大学卒業後入社できたのはアパレルメーカーの企画部。

クリエイティブな職域に面白さを感じ、

グラフィックデザイナーや広告代理店のプレイングマネージャーを経て、

私にしかできない仕事を、私のやり方でやりたいと、J-CLUBを設立しました。

本格的にJ-CLUBが動き始め、自分の経営資源を問い直した時、

目の前にあったのが新潟でした。

故郷とつながることで故郷への恩返しもしたいと、

毎月新潟の市民運動の会議に参加し、

旧友と酒を酌み交わすうちにネットワークが広がり、

仕事の比重が新潟にぐっと傾きました。

以来、安吾賞のプロデュースをはじめ、

新潟と深く関わるほどに新潟を再発見しながら、

イベントの企画・プロデュースなどを手がけてきました。

日本再発見

新潟再発見と同様に、私の転機となったのが日本再発見でした。

仕事を通して知り合った松岡正剛さんが語る「日本」は、

目から鱗が百枚落ちるほど衝撃的でした。

外来文化を取り入れ、日本流に新たな文化を磨き上げた日本人のオリジナリティ。

間や縁側に象徴されるグレーゾーンを設け社会を構築してきた

日本人ならではの生きる知恵。

一日本人として、日本人の原点を見つめ直すことは、

私の発想に計り知れないチカラを与えてくれました。

例えば、「対角線」。
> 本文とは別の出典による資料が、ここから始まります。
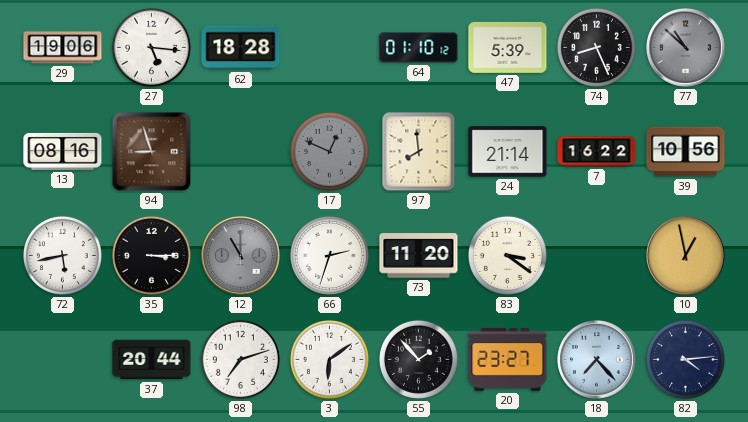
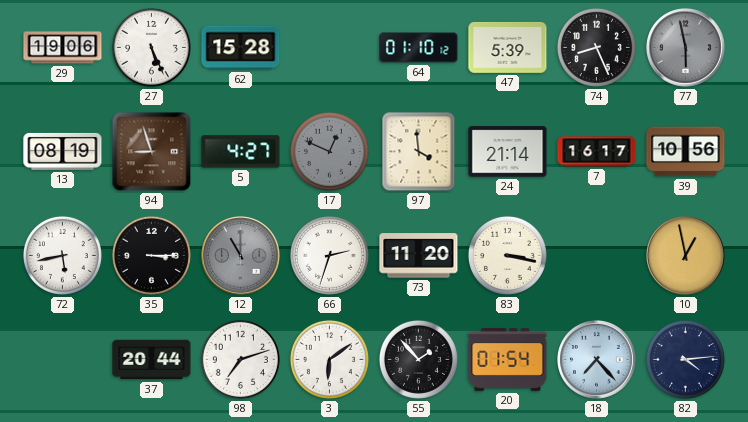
27: 5:16 -> 5:26
62: 18:28 -> 15:28
77: 10:52 -> 5:58
13: 08:16 -> 08:19
5: none -> 4:27
97: 7:59 -> 3:59
7: 16:22 -> 16:17
83: 3:21 -> 3:17
20: 23:27 -> 01:54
点の延長線上にある点を結ぶのではなく、

まったく異なる方向から異分子をつなぐことで、

どこにもない新たな企画や新しい価値が生まれる。

イエスマンばかりの組織に、あえてノーと言われるようなことを提案するのも、

J-CLUBらしさになっているのかもしれません。

そして、これから

J-CLUBの「J」とは、「JOINT」から名付けた社名です。

私個人ではできないことも、

いろんな人とネットワークすることで必ず成し遂げられる。

そう信じ、さまざまな方と共に歩んできたJ-CLUBはまた、

稼ぎ(金)と努め(社会貢献)の両方を兼ね備えてこそ一人前であるという、

私の理想をも結びつつあります。

日本は今、ぎりぎりのところに立っているように思います。

かつて日本の地域には「結」や「講」などがあり、

中央に頼ることなく互いを支えあうシステムが存在しました。

このような日本の方法とも言うべきものを忘れ去った時、

日本は日本でなくなるのではないかと憂えています。

そうならないために今、私にできることのひとつが、

故郷の町興し事業の一環として行っている、

新潟を再編集することだと思っています。

越後は大和と蝦夷の境の国でした。

そして現在も文化や人種やモノが行き交う、思いがけない可能性を秘めた町です。

地方の再生は、ひいては日本を再生する強力な原動力になると信じています。